Because I have no encoders, we're done with this step! Too bad I didn't get my fuses & relays today or I might have the machine running by this evening (it's already 3:16 PM, and I'll define "evening" as any time before reveille -- ~6AM, like the Air Force does). Final operation tests will have to wait until Monday evening (2 days from now). In the mean time we can get test the setup, jog the steppers, make sure our config is mostly correct, etc.
For some reason SSR1 and SSR8 (machine enable by default, but I'm not using it) are on? Hmm. They weren't on prior to running univstepdiags' diocontinuous test.
Now lets see about configuring EMC2 ... this could take awhile. Fortunately, I downloaded all the sample configs from the Pico Systems' USC page and brought them over to the shop. No internet in the shop slows things down markedly. It's the dark ages! I've always felt that the documentation surrounding configuration has been a bit lacking, though many folks have worked to improve it in the past few years. I haven't really gone through the wizards fully before, but the list of parameters is a bit much for the novice user. Really only helpful once you're trying to add specific inputs & outputs, or adjust certain parameters.
Apparently I'm running EMC2.4.5. I have to get used to calling it LinuxCNC!
Ok, first copy the Pico Systems sample configs from my Mac to the Linux box via flash drive.
Apparently I've accumulated 44 megs of documentation for this project! I'm sure I'm missing some key info, too.
Going through the "EMC2_Getting_Started.pdf" v2.4, I'm up to chapter 6. This tells me to record my machine information. Specifically, they're looking for drive type (G203V), step time (1 us), step space (2us), Direction Hold (200ns), Direction Setup (200ns).
Now (sec 6.5), they're asking for pinouts. Not relevant b/c of the usc board.
6.6 asks for mechanical info. Because this is a BOSS 5, each axis is the same. Because the G203V's have 10 microsteps per step, the steps per revolution = 200 but the microsteps = 10. Motor teeth = 1, Leadscrew teeth = 1 (1:1 timing pulley ratio), Leadscrew pitch = 5 TPI. Therefore, each step = 0.001" and each microstep = 0.0001" (more or less).
Now lets run stepconf wizard. Click forward, then "Modify a configuration." Let's choose Jon's Spindle DAC configuration. Ok, that didn't work because it didn't have a stepconf wizard file in it. We need to review the Integrators Manual to figure out which files are which and which parameters we need to modify.

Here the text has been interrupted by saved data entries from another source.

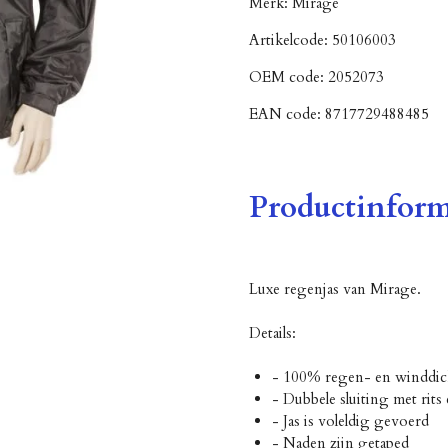
Merk:
Mirage
Artikelcode:
50106003
OEM code:
2052073
EAN code:
8717729488485
Productinform
Luxe regenjas van Mirage.
Details:
- 100% regen- en winddic
- Dubbele sluiting met rits
- Jas is voleldig gevoerd
- Naden zijn getaped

Because the Integrator's Manual starts with the INI file, that's what we're going to start with.
Before we do this, make a new copy in your /<user>/emc2/configs directory. Name it something unique. I called it "Matts Bridgeport Series 1 Boss 5 with USC." Descriptive enough, but not exactly concise. For some reason, the gedit didn't like the single quote when I typed it in the .ini file so I omitted it. Now open all the config files and choose "Display" instead of run. I used the Spindle DAC sample config because I thought it would be reasonably similar.
We now need to go through the manual and change values line by line to suit our requirements. There's no wizard that I'm aware of for USC boards.
Looking through the .ini file, increase the Version to 1.7 from 1.6 so we can distinguish from the regular Spindle DAC board config.
Update the machine name.
Leave the debug level the same for now.
Jon has the display set to tkemc, which I'll use for now as I have no preference. There are a number of axis parameters discussed in the [display] section which are irrelevant for us at the moment. So far so good, nothing to change here.
I should note that base period is set to 50,000 ns, which is fine. There's no need to be any faster, and frankly, jitter is fairly unimportant thanks to the USC. As I understand it, as long as we get reasonably consistent servo periods, we're good to go because the machine will think it's driving servos. The USC simulates the servos and translates the servo commands into steps and directions in the FPGA, making it able to take a larger chunk of data and use it for longer, if you will. A software stepper relies on every single pulse from the parallel port to make a move, there's no 'batching' the data.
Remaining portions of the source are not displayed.